Giorgia Meloni e il pragmatismo della destra
Parole poche.
E’ la sintesi di questo anno di governo Meloni. Si può discutere sulle modalità, sulla necessità e anche sulle capacità nell’operato dell’esecutivo, ma è indiscutibile l’approccio altamente pragmatico tenuto dal presidente del Consiglio e dai suoi ministri.
Assieme al pragmatismo, è da evidenziare il rigore con cui il governo sta portando avanti il programma, sta producendo decreti uno dopo l’altro, sta organizzando iniziative sul territorio nazionale. Lo fa con un equilibrio che non ci si aspetta da un partito così ideologizzato. Un equilibrio che sta dando in maniera lenta, ma costante, risultati.
Ed è proprio la moderazione l’arma con cui il presidente Meloni sta spiazzando i partiti antagonisti e compiacendo l’elettorato di centro, quest’ultimo orfano del Terzo Polo e molto interessato alle mosse dell’esecutivo.
Non a caso si è scritto “partiti antagonisti” e non “partiti di opposizione”, perché al momento una reale opposizione non c’è. Per incapacità (la Schlein è di fatto la maggiore assicurazione sulla durata dell’attuale governo), ma anche e soprattutto per merito del presidente del Consiglio, che ascolta tutte le istanze e, prima di decidere, ricerca comunque il dialogo e la mediazione.
La destra così aperta e disponibile è qualcosa che contraddice la storia come ci è stata raccontata e come ancora la raccontano certe frange della sinistra italiana, che ancora pensano al fantasma degli anni ‘30 e al fanatismo del Fascismo nel periodo prebellico.

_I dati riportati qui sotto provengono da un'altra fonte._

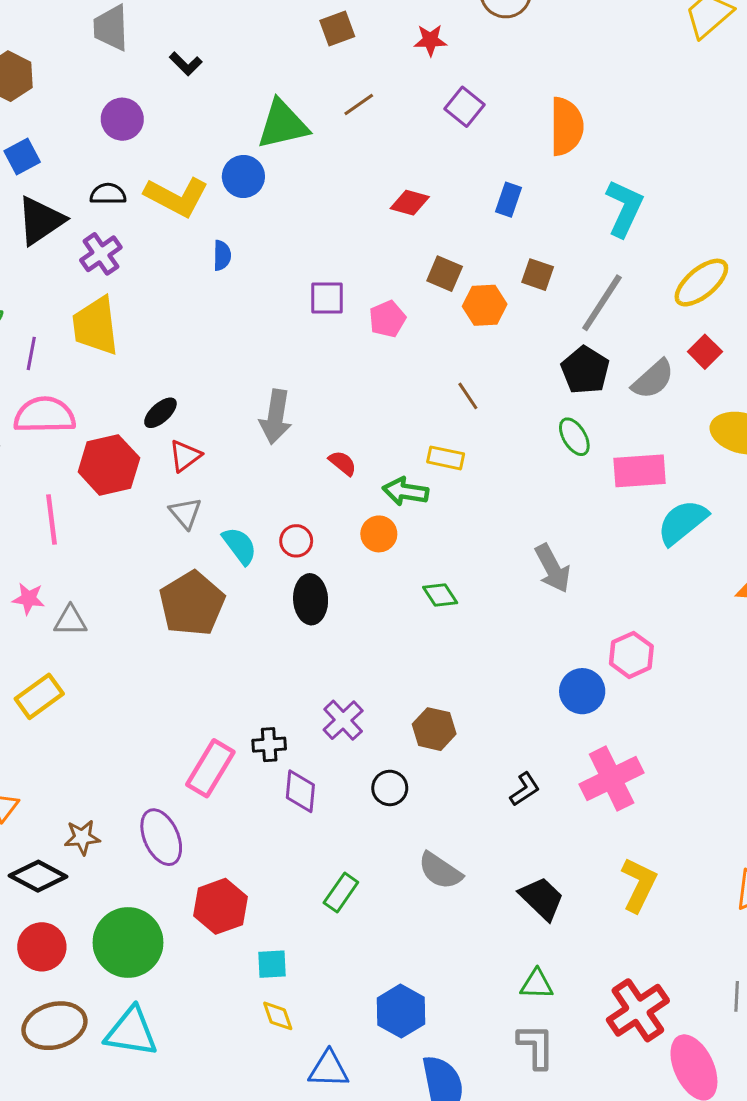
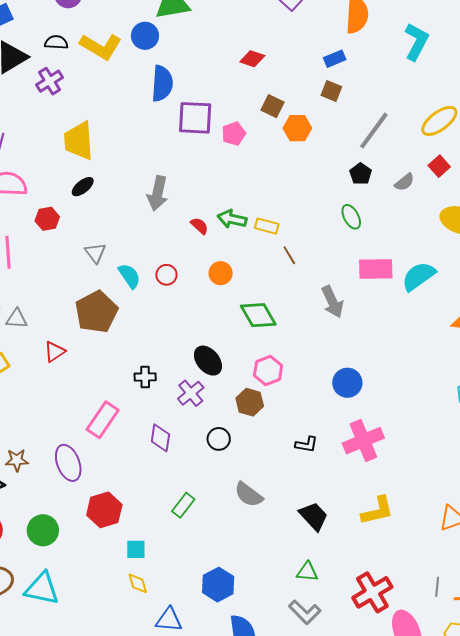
blue rectangle: (508, 200) -> (335, 59), moved, turned 45
cyan L-shape: (624, 208) -> (416, 42), moved
blue semicircle: (222, 255) -> (162, 83), moved, size x1.8
brown square: (538, 275) -> (331, 91), moved
purple square: (327, 298) -> (195, 118), size x1.5
yellow trapezoid: (96, 326) -> (79, 141), moved
black pentagon: (585, 370) -> (361, 174), size x0.7
gray semicircle: (653, 379) -> (404, 182), size x0.7
brown line: (468, 396) -> (289, 255), moved
red triangle: (185, 456) -> (55, 352), moved
red hexagon: (109, 465) -> (47, 219), size x0.6
pink rectangle: (640, 471) -> (376, 269), moved
green arrow: (405, 491) -> (232, 219), moved
green diamond: (440, 595) -> (258, 315), size x1.6
black ellipse: (311, 599) -> (208, 361), moved, turned -40
pink hexagon: (631, 655) -> (268, 370), moved
black cross: (269, 745) -> (145, 377), moved
black L-shape: (525, 789) -> (306, 444), turned 40
yellow L-shape: (639, 885) -> (377, 511), turned 48
green circle: (128, 943) -> (43, 530), size x0.7
gray L-shape: (536, 1046) -> (305, 612), turned 132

La destra che sta governando adesso dimostra di essere liberale, moderata e per alcuni versi riformista.
Uno shock, senza dubbio. Ma il moderatismo della Meloni nasce veramente dalla necessità di politiche centriste e/o centripete, oppure è un mero opportunismo politico per avvicinarsi all’elettorato di centro?
Al di là delle uscite di Renzi, che alla festa di Italia Viva ha parlato di spot tramite la “Meloni Travel”, riferendosi ai viaggi che Meloni sta facendo in ogni dove, l’impegno c’è ed è palpabile. I suoi incontri internazionali, che spaziano da Biden a Orban, i suoi spostamenti dai centri di accoglienza di Pantelleria al salone della nautica di Genova, il suo ritorno (discusso e criticato) dal G7 in Giappone per visitare la Romagna alluvionata dimostrano il voler essere comunque presente e il voler realmente proporre qualcosa che sia effettivamente molto vicino a “far ripartire la nazione”.
Il programma politico dell’esecutivo attualmente piace ai centristi, così come non viene più di tanto criticato anche da molti sinistrorsi, molti dei quali nel segreto dell’urna all’ultima tornata elettorale hanno scelto i partiti di maggioranza.
La luna di miele fra elettori e governo continua.
Tuttavia le origini di FDI sono saldamente di destra. Il “core business” dell’elettorato è di destra. Gli ideali su cui poggia il partito della Meloni sono saldamente definiti verso un preciso colore politico.
Meloni procede a barra dritta in posizione moderata ma allo stesso tempo, come ben descritto da un articolo della corrispondente da Roma Angela Giuffrida pubblicato la scorsa settimana su The Guardian, “strizza comunque l’occhio a chi moderato non è”.